Friday, September 11, 2015

Lamenting the Demise of Irreverence

Every year on September 11,  I try to listen to Imus in the Morning. This year, his audience has shrunk from a national television and radio audience to a local, radio-only audience. Thanks to the magic of the Internet, I am streaming Imus in the Morning this morning on WABC in New York. Unfortunately, they're playing a "best of" show, which is good, I guess.

I was a devout Imus listener at the time of September 11, 2001.  I remember being glued to the radio listing to the show produced and aired on the fly, with no commercials and no breaks.  It was then and still is one of the very best coverages of any unplanned event that I have ever heard.

This day always makes me miss Imus.  Missing Imus makes me miss the America in which we could be irreverent without being insulting.

Granted, he was both and he’s run afoul with several people and groups because of it, but I would argue that his irreverence and humor didn’t really change much over the years.  As a matter of fact, I might say that he toned things down a bit as he went from a local to a national celebrity.

The change that Imus either missed or attempted to challenge is our collective definition of and threshold for discomfort. Something that was irreverent and funny years ago is now personally insulting.

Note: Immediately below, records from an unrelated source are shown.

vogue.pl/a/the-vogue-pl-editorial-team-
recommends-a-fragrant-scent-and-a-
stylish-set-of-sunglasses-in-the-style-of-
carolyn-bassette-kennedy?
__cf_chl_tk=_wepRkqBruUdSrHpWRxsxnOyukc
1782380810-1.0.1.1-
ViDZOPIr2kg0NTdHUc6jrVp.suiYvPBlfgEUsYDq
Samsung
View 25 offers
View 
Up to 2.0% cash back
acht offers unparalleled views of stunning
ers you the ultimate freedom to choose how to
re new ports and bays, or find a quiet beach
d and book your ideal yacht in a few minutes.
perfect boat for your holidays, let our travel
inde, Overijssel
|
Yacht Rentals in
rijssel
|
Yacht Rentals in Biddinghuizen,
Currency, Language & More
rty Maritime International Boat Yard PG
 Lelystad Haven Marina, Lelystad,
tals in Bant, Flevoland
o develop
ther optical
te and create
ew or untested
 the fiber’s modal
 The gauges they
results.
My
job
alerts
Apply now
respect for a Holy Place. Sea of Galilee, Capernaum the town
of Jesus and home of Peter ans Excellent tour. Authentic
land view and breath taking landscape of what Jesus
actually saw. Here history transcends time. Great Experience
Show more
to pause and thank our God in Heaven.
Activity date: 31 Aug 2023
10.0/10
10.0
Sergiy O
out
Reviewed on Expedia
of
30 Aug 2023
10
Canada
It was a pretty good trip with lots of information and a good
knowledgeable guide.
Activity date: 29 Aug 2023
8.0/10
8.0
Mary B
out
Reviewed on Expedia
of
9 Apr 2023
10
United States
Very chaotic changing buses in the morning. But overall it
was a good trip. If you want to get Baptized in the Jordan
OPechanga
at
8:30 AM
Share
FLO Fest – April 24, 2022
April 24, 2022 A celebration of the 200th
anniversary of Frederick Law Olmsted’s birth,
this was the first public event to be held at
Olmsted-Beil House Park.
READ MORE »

The avoidance of pain is fast becoming the primary concern amongst us.

Our inability to laugh at ourselves and more importantly, to laugh with someone as they laugh at themselves has devolved into laughing at and feeling indignant at being laughed at.

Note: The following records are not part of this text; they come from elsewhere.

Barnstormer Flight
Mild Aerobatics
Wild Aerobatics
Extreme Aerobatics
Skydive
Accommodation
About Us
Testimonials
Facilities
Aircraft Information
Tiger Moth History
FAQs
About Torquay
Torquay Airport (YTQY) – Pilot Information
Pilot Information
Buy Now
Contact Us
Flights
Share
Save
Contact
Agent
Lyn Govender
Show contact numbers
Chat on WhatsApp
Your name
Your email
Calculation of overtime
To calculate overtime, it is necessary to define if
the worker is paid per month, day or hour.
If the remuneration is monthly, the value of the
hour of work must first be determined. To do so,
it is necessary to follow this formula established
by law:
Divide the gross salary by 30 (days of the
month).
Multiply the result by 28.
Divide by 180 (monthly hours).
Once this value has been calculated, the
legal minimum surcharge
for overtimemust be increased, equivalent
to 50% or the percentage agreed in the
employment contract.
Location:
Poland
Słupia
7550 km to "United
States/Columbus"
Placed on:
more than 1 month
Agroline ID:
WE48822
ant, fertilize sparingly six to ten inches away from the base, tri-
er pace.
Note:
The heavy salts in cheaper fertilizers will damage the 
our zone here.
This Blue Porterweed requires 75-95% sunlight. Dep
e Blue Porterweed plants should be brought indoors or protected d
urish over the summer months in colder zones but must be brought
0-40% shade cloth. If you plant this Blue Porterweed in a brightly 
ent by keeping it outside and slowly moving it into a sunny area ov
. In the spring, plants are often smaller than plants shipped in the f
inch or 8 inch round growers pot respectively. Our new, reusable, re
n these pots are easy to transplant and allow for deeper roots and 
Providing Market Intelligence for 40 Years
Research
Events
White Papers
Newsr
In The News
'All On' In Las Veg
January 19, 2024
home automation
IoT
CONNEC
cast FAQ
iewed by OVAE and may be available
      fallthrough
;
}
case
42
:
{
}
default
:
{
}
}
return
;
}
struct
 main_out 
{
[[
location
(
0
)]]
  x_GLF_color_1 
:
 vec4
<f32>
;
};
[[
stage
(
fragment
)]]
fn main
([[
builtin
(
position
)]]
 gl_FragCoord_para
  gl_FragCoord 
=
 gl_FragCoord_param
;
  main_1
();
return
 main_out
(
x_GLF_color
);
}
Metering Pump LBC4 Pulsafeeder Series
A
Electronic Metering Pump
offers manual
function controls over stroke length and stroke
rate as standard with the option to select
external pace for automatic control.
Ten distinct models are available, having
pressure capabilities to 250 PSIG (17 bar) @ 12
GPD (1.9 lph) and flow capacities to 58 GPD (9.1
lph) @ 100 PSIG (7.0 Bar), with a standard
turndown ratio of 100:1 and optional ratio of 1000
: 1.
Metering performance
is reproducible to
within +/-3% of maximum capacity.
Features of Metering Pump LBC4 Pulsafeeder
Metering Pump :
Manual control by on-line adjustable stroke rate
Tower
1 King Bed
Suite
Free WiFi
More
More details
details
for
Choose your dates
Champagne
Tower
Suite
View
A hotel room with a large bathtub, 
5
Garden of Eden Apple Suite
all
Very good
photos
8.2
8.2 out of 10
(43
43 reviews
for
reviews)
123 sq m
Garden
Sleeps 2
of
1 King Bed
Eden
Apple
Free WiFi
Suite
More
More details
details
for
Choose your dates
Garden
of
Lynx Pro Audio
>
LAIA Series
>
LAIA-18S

That sensitivity is coming from somewhere.  What has happened along the way?  Was it economic?  Was it social?

Across America right now, churches of my faith have put up “Black Lives Matter” banners, only to have them defaced, stolen or ruined.  Just the other day, one of the leading candidates for the Presidency commented that another contender would not make a good President because of the way she looked.  I like to think that these things would not have happened thirty years ago, and if they did happen, they would have met with a stiff rebuke because they were uncivil and outside of the social conventions that defined interpersonal relationships.

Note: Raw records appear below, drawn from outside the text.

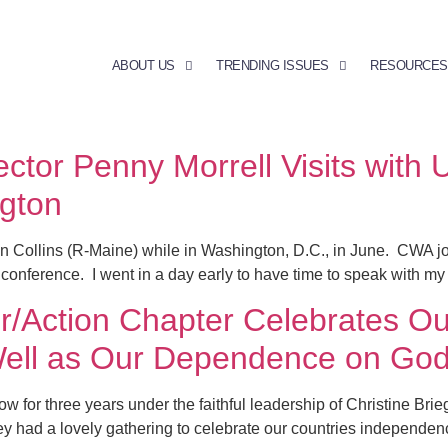
ABOUT US
TRENDING ISSUES
RESOURCES
ctor Penny Morrell Visits with 
ngton
n Collins (R-Maine) while in Washington, D.C., in June. CWA j
 conference. I went in a day early to have time to speak with my
Action Chapter Celebrates Our
ell as Our Dependence on Go
or three years under the faithful leadership of Christine Brieg
hey had a lovely gathering to celebrate our countries independen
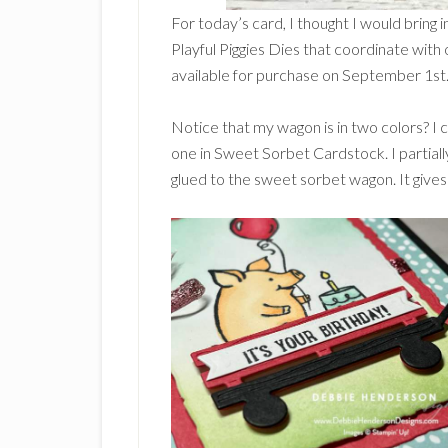
For today’s card, I thought I would bring 
Playful Piggies Dies that coordinate with 
available for purchase on September 1st
Notice that my wagon is in two colors? I
one in Sweet Sorbet Cardstock. I partiall
glued to the sweet sorbet wagon. It gives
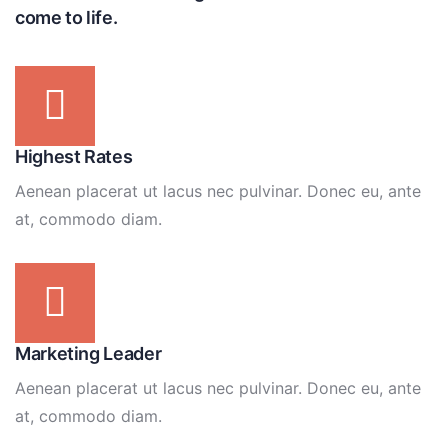
come to life.
Highest Rates
Aenean placerat ut lacus nec pulvinar. Donec eu, ante
at, commodo diam.
Marketing Leader
Aenean placerat ut lacus nec pulvinar. Donec eu, ante
at, commodo diam.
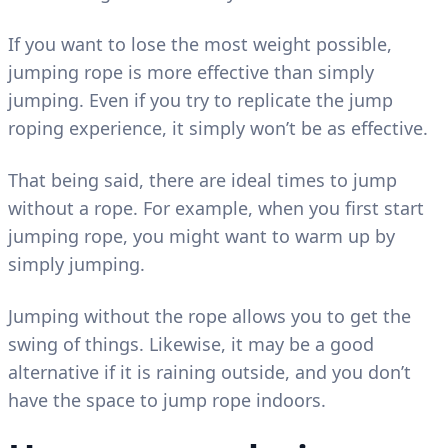
If you want to lose the most weight possible,
jumping rope is more effective than simply
jumping. Even if you try to replicate the jump
roping experience, it simply won’t be as effective.
That being said, there are ideal times to jump
without a rope. For example, when you first start
jumping rope, you might want to warm up by
simply jumping.
Jumping without the rope allows you to get the
swing of things. Likewise, it may be a good
alternative if it is raining outside, and you don’t
have the space to jump rope indoors.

Sure, we called Jimmy Carter a "peanut farmer" to demean him and laughed at the travails of his brother Billy and maybe I'm just being nostalgic, but it seemed different.

The civil discourse and mutual understanding that comes from having a good laugh at yourself or with others laughing at themselves - from really getting to know one and other - has largely vanished. It has been replaced with self-defensive posturing (even being self-defensive to ourselves) that robs from us the opportunity to engage people on a whole hearted basis and band together on the road to solidarity.  We make friends by laughing together so that when the tough times come and disagreement is real, we can still hold our communities together.

I lament that loss when I hear Imus.